Friday, June 7, 2013

Grijalva: NSA Phone-Record Grab "A Serious Breach of Faith Between the Federal Government and the American People"

Posted By on Fri, Jun 7, 2013 at 12:00 PM

Congressman Raul Grijalva isn't happy with the disclosure that the National Security Agency has been sweeping telephone metadata—or records of who calls whom, in plain English. Press release from Grijalva's office today:

Rep. Raúl M. Grijalva today called the National Security Agency’s overreaching domestic surveillance programs “a serious breach of faith between the federal government and the American people” and called on the administration to curtail and explain the excessive records sweeps documented over the past 48 hours.

“Senator Obama would not have supported this program under President Bush,” Grijalva said. “A secretive intelligence agency gathering millions of phone records and using them as it sees fit is the kind of excess many of us warned about after the Patriot Act became law. Continuing this program indefinitely gives the impression of being under constant siege and needing to know everything at all times to keep us safe, which I find a very troubling view of American security policy.”

Grijalva called for the court decisions approving the program — which is not limited to Verizon Business Networks and did not originate in April of this year, according to multiple reports — to be released so Congress and the public can understand the scope of the effort.

“We’re being assured that this is limited, supervised and no big deal,” Grijalva said. “When we heard the same under President Bush, we weren’t comfortable taking his word for it and moving on. I feel the same today.”

President Barack Obama has indeed said that this is no big deal today, according to Talking Points Memo:


President Barack Obama responded Friday to reports that the National Security Agency is collecting millions of phone records and tapping into data from leading tech companies, pushing back against what he described as "hype."

Obama said that the revelations in the reports should not have come as a surprise to members of Congress.

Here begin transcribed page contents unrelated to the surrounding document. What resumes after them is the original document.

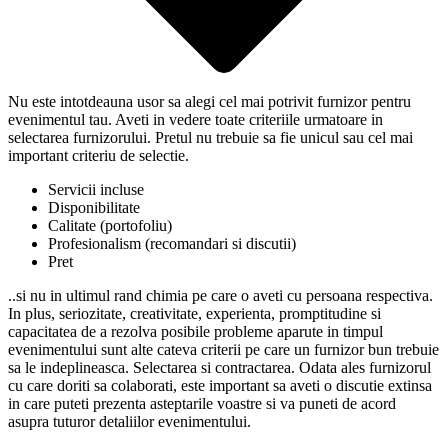
Nu este intotdeauna usor sa alegi cel mai potrivit furnizor pentru
evenimentul tau. Aveti in vedere toate criteriile urmatoare in
selectarea furnizorului. Pretul nu trebuie sa fie unicul sau cel mai
important criteriu de selectie.
Servicii incluse
Disponibilitate
Calitate (portofoliu)
Profesionalism (recomandari si discutii)
Pret
..si nu in ultimul rand chimia pe care o aveti cu persoana respectiva.
In plus, seriozitate, creativitate, experienta, promptitudine si
capacitatea de a rezolva posibile probleme aparute in timpul
evenimentului sunt alte cateva criterii pe care un furnizor bun trebuie
sa le indeplineasca. Selectarea si contractarea. Odata ales furnizorul
cu care doriti sa colaborati, este important sa aveti o discutie extinsa
in care puteti prezenta asteptarile voastre si va puneti de acord
asupra tuturor detaliilor evenimentului.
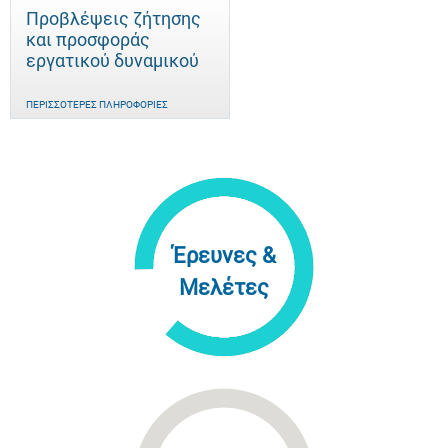
Προβλέψεις ζήτησης
και προσφοράς
εργατικού δυναμικού
ΠΕΡΙΣΣΌΤΕΡΕΣ ΠΛΗΡΟΦΟΡΊΕΣ
Έρευνες &
Μελέτες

"Now the programs that have been discussed over the last couple of days in the press are secret in the sense that they're classified but they're not secret in the sense that, when it comes to telephone calls, every member of Congress has been briefed on this program," Obama said during a press briefing in San Jose, Calif. "With respect to all these programs, the relevant intelligence committees are fully briefed on these programs."

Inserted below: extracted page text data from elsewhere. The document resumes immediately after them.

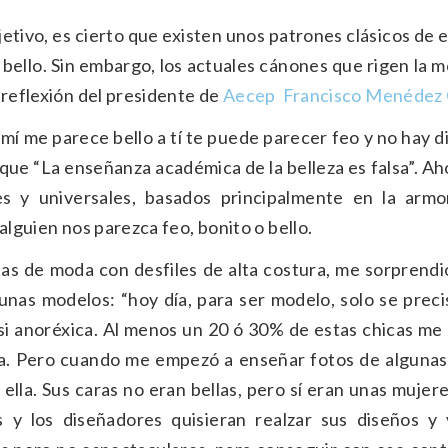
tivo, es cierto que existen unos patrones clásicos de e
 bello. Sin embargo, los actuales cánones que rigen la m
 reflexión del presidente de
Aecep
Francisco Menédez 
a mí me parece bello a tí te puede parecer feo y no hay d
e “La enseñanza académica de la belleza es falsa”. Ah
s y universales, basados principalmente en la armo
alguien nos parezca feo, bonito o bello.
tas de moda con desfiles de alta costura, me sorprendi
unas modelos: “hoy día, para ser modelo, solo se preci
si anoréxica. Al menos un 20 ó 30% de estas chicas me
iva. Pero cuando me empezó a enseñar fotos de algunas
lla. Sus caras no eran bellas, pero sí eran unas mujere
 y los diseñadores quisieran realzar sus diseños y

The President then insisted that the government is not eavesdropping on anyone's phone calls.

"When it comes to telephone calls, nobody is listening to your telephone calls. That's not what this program's about," Obama said. "As was indicated, what the intelligence community is doing is looking at phone numbers and durations of calls. They are not looking at peoples' names and they're not looking at content. But by sifting through this so-called metadata, they may identify potential leads with respect to folks who may engage in terrorism."

Among those agreeing with Obama: The Wall Street Journal, which calls the program "legal and necessary."


Well, another day, another Washington furor. This one is over a National Security Agency phone data monitoring program, but unlike the other White House scandals there seems to be little here that is scandalous. The existence of the program was exposed years ago and such surveillance is a core part of the war on terror, if we can still use that term.

Among those disagreeing: The editorial page of The New York Times:


The administration has now lost all credibility on this issue. Mr. Obama is proving the truism that the executive branch will use any power it is given and very likely abuse it. That is one reason we have long argued that the Patriot Act, enacted in the heat of fear after the Sept. 11, 2001, attacks by members of Congress who mostly had not even read it, was reckless in its assignment of unnecessary and overbroad surveillance powers.

Jonathan Chait looks at the scrambled politics in the wake of the disclosure; Slate's William Saletan says people should "stop freaking out"; Marc Ambinder fills in more context.